Well, this probably isn't very practical for you, but I'll throw it out there anyways...
Over the last while I've been doing a lot of work on Samsung's Family Story product. It's basically a mini-social network where up to 20 people can communicate very quickly and easily. It hooks in with the rest of the Samsung social network through a Samsung Account (or a mobile phone number, etc.).
Sharing in the network is relatively simple and allows for easy collaboration. Emphasis on easy.
Now, this is unlikely to be all that useful for you as a lot of this stuff hasn't been officially rolled out yet. However, the basic idea is there, and if you can locate anything that allows for similar collaboration, it should fit the bill.
The APIs for most services are usually ok to use for simple things, so you could relatively quickly write up something to pull down pictures, etc.
Flickr is a yahoo company, I'm fairly certain.
-cmpm
They are.
I'd be inclined to wonder how complicated (if at all) the web code to upload a picture would be. If it's easy enough to do, and you're not planning to provide guest internet access. Then you could set up a temporary local web server (IIS comes with windows) that had an upload pics to wedding party option on the main page. Then have the WiFi's WAN gateway sent to the local web server so all web requests go directly to it (might require a redirect script, but it makes for a can't miss target.).
It's totally hands off (mosaic display software would just target the server's upload folder), and would it open up the possibility of letting folks browse all the photos taken live without risk of deletion. side benefit being as it's a closed loop there is no risk of data leakage.
-Stoic Joker
And the Flickr API is pretty good. I've used it.
The Facebook API is usable.
You could have people post to specific albums, then download new content from there.
But honestly, Box.net or Dropbox would likely be the easiest for everyone. You could then simply monitor the folder. A LOT less work.

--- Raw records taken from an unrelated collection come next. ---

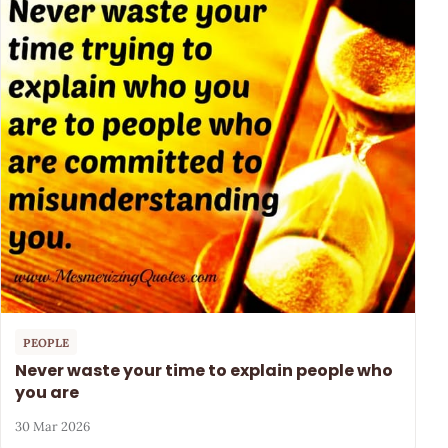
PEOPLE
Never waste your time to explain people who
you are
30 Mar 2026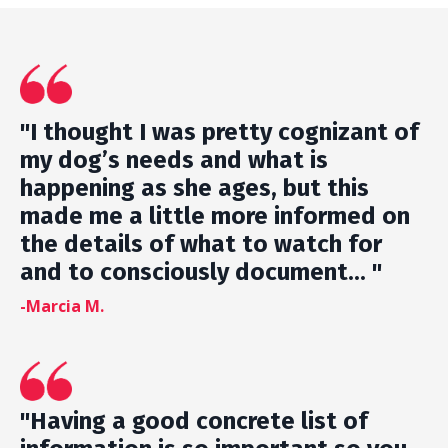
"I thought I was pretty cognizant of
my dog’s needs and what is
happening as she ages, but this
made me a little more informed on
the details of what to watch for
and to consciously document... "
-Marcia M.
"Having a good concrete list of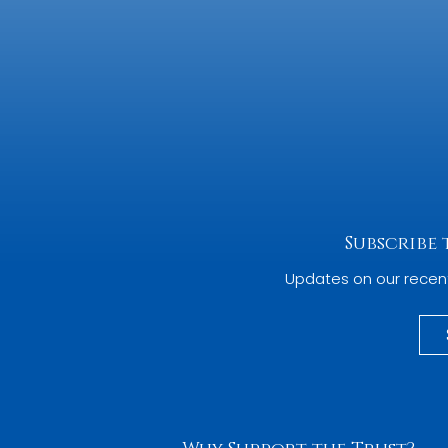
Subscribe
Updates on our recen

You only need to set up the collaboration with people... and that's where all the real work is. It's analogous to the Samsung Account, and how they integrate all the services. (I'm not sure what the official name will be when it's all rolled out as I suspect that the name I'm looking at may just be an internal code name - it's not all that sexy at the moment.)
Both Box.net and Dropbox have mobile applications, so, that solves that. They're both quite good, though I'd recommend Box.net probably. The simplicity of a folder is just so much easier. And they already have excellent sharing options.